** What the exercise asks **
Write out exactly the lines below that run from the one containing "With the convenience of online renewal, the" through the one containing "April 6, 2019", both included, with no other lines.

━━━ Data shown ━━━

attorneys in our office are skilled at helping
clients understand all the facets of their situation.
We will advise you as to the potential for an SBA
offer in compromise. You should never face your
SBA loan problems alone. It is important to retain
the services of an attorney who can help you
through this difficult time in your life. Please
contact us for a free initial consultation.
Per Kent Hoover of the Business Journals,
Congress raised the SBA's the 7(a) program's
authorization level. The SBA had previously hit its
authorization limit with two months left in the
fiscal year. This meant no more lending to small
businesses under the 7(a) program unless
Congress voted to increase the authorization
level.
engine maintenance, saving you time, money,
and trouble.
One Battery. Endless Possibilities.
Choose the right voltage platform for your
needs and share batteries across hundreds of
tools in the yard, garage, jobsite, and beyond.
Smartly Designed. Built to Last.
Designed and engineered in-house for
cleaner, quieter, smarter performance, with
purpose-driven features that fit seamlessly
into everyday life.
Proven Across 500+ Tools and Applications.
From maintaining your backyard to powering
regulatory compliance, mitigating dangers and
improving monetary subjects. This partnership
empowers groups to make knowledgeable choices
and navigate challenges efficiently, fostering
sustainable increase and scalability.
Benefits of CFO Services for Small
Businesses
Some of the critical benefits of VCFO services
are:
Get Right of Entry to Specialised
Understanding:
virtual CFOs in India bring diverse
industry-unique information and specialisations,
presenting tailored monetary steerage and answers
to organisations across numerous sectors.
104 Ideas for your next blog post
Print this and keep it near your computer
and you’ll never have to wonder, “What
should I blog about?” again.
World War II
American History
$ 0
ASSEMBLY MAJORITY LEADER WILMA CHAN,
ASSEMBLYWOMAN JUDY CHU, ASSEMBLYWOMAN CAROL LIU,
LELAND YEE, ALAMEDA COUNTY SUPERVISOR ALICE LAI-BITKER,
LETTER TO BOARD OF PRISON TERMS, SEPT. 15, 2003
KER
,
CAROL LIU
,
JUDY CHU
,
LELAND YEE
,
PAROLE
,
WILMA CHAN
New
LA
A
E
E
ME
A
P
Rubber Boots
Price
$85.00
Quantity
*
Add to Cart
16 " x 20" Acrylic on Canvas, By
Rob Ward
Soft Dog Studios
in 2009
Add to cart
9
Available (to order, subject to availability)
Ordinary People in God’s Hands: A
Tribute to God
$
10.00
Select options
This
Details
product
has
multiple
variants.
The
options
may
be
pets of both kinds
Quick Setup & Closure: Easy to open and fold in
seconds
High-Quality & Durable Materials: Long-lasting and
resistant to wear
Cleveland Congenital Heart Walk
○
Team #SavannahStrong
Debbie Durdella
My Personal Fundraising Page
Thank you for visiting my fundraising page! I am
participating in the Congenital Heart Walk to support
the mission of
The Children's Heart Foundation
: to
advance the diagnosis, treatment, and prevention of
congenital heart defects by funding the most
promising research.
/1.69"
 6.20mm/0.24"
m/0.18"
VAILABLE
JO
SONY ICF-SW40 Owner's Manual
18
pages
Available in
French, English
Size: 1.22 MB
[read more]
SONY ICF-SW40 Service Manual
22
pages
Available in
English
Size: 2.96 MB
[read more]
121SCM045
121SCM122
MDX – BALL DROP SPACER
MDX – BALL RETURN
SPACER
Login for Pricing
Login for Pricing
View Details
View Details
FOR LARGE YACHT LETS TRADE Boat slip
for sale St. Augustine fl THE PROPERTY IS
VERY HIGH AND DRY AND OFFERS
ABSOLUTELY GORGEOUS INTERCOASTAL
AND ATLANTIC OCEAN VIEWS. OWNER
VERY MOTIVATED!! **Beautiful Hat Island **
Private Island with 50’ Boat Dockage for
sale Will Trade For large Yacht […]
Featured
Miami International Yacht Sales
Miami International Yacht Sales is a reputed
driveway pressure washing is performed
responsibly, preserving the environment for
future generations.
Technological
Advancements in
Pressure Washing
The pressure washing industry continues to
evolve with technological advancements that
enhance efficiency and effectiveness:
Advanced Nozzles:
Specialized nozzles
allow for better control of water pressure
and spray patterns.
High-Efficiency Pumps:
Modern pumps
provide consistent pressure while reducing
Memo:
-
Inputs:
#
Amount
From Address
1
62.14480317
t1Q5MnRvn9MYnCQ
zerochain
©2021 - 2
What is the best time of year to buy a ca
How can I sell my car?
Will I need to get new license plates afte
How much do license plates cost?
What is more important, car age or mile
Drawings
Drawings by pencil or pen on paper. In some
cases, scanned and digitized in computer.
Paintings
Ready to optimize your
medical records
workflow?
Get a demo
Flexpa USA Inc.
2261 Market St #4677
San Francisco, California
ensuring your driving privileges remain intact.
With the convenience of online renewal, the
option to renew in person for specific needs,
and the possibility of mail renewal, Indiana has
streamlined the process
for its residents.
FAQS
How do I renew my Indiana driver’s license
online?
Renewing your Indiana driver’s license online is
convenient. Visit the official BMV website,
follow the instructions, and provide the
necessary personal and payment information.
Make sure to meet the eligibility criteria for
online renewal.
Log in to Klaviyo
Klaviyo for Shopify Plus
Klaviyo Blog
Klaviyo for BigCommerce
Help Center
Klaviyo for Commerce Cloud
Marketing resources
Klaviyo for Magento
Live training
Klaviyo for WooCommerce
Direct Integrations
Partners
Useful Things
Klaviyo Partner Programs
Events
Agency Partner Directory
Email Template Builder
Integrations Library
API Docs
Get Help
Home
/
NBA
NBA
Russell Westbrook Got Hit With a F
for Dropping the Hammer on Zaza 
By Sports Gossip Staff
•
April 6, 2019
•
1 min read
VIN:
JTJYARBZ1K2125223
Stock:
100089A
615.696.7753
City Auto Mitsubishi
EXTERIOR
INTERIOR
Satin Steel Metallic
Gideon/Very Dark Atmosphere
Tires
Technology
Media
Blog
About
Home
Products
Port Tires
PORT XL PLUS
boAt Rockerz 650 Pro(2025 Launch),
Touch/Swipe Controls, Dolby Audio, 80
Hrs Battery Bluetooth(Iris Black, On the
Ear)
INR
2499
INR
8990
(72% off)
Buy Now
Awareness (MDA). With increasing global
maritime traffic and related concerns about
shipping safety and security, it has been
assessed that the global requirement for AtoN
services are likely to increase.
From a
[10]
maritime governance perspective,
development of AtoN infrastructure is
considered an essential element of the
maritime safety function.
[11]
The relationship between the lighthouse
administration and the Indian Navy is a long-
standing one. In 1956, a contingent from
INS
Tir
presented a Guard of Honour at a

━━━

** Written solution **
With the convenience of online renewal, the
option to renew in person for specific needs,
and the possibility of mail renewal, Indiana has
streamlined the process
for its residents.
FAQS
How do I renew my Indiana driver’s license
online?
Renewing your Indiana driver’s license online is
convenient. Visit the official BMV website,
follow the instructions, and provide the
necessary personal and payment information.
Make sure to meet the eligibility criteria for
online renewal.
Log in to Klaviyo
Klaviyo for Shopify Plus
Klaviyo Blog
Klaviyo for BigCommerce
Help Center
Klaviyo for Commerce Cloud
Marketing resources
Klaviyo for Magento
Live training
Klaviyo for WooCommerce
Direct Integrations
Partners
Useful Things
Klaviyo Partner Programs
Events
Agency Partner Directory
Email Template Builder
Integrations Library
API Docs
Get Help
Home
/
NBA
NBA
Russell Westbrook Got Hit With a F
for Dropping the Hammer on Zaza 
By Sports Gossip Staff
•
April 6, 2019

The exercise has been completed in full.